• [REQUIRED WORK]
Without the images, output every record exactly as it appears.

(SOURCE DATA Opens)

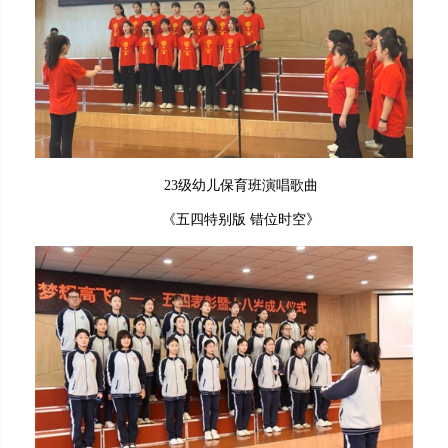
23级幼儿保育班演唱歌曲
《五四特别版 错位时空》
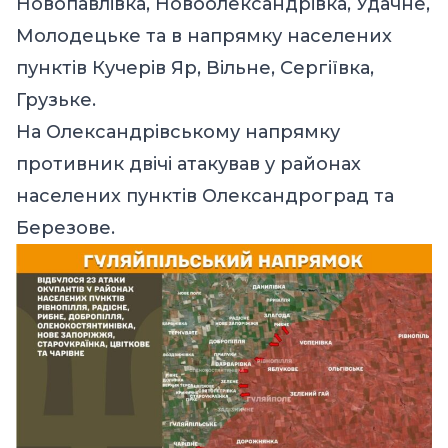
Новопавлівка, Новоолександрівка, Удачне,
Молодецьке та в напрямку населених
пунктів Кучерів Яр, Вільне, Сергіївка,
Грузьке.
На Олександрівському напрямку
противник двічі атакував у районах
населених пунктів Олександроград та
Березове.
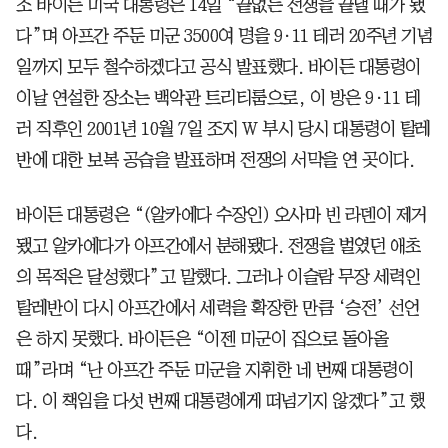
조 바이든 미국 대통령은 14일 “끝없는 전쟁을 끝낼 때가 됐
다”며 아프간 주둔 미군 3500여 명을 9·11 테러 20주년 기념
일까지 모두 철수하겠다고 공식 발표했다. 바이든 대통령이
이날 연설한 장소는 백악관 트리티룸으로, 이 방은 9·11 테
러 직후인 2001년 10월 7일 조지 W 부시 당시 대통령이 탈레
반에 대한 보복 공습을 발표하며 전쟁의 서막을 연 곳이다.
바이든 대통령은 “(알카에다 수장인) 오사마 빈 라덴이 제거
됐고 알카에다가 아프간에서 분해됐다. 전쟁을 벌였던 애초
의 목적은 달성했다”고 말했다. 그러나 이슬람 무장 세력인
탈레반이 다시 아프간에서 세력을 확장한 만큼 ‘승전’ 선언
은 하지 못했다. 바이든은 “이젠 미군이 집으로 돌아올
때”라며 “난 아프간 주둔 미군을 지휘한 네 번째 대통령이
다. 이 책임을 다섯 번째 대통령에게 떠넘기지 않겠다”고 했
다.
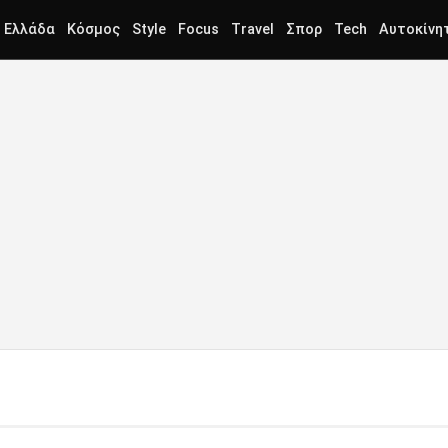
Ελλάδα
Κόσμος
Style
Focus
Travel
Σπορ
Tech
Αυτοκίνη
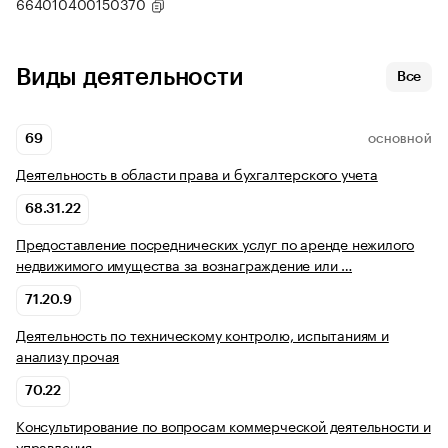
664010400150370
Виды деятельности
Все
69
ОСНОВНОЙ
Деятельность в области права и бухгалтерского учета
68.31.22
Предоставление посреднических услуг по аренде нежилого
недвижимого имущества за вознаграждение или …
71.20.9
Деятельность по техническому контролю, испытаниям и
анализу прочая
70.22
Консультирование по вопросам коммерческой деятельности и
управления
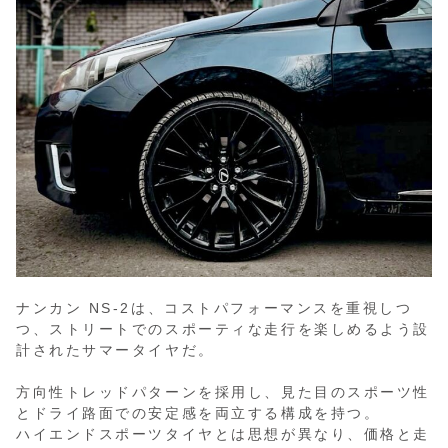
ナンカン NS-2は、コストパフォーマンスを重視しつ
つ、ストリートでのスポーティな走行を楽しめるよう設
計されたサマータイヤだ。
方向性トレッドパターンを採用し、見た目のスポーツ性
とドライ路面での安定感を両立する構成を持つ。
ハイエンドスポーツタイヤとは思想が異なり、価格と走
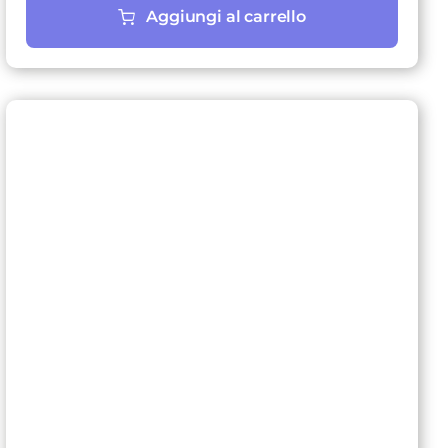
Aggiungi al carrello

(SOURCE DATA Closes)

• [ANSWER FOR THIS EXERCISE]
23级幼儿保育班演唱歌曲
《五四特别版 错位时空》
Новопавлівка, Новоолександрівка, Удачне,
Молодецьке та в напрямку населених
пунктів Кучерів Яр, Вільне, Сергіївка,
Грузьке.
На Олександрівському напрямку
противник двічі атакував у районах
населених пунктів Олександроград та
Березове.
조 바이든 미국 대통령은 14일 “끝없는 전쟁을 끝낼 때가 됐
다”며 아프간 주둔 미군 3500여 명을 9·11 테러 20주년 기념
일까지 모두 철수하겠다고 공식 발표했다. 바이든 대통령이
이날 연설한 장소는 백악관 트리티룸으로, 이 방은 9·11 테
러 직후인 2001년 10월 7일 조지 W 부시 당시 대통령이 탈레
반에 대한 보복 공습을 발표하며 전쟁의 서막을 연 곳이다.
바이든 대통령은 “(알카에다 수장인) 오사마 빈 라덴이 제거
됐고 알카에다가 아프간에서 분해됐다. 전쟁을 벌였던 애초
의 목적은 달성했다”고 말했다. 그러나 이슬람 무장 세력인
탈레반이 다시 아프간에서 세력을 확장한 만큼 ‘승전’ 선언
은 하지 못했다. 바이든은 “이젠 미군이 집으로 돌아올
때”라며 “난 아프간 주둔 미군을 지휘한 네 번째 대통령이
다. 이 책임을 다섯 번째 대통령에게 떠넘기지 않겠다”고 했
다.
Ελλάδα
Κόσμος
Style
Focus
Travel
Σπορ
Tech
Αυτοκίνη
664010400150370
Виды деятельности
Все
69
ОСНОВНОЙ
Деятельность в области права и бухгалтерского учета
68.31.22
Предоставление посреднических услуг по аренде нежилого
недвижимого имущества за вознаграждение или …
71.20.9
Деятельность по техническому контролю, испытаниям и
анализу прочая
70.22
Консультирование по вопросам коммерческой деятельности и
управления
ナンカン NS-2は、コストパフォーマンスを重視しつ
つ、ストリートでのスポーティな走行を楽しめるよう設
計されたサマータイヤだ。
方向性トレッドパターンを採用し、見た目のスポーツ性
とドライ路面での安定感を両立する構成を持つ。
ハイエンドスポーツタイヤとは思想が異なり、価格と走
Aggiungi al carrello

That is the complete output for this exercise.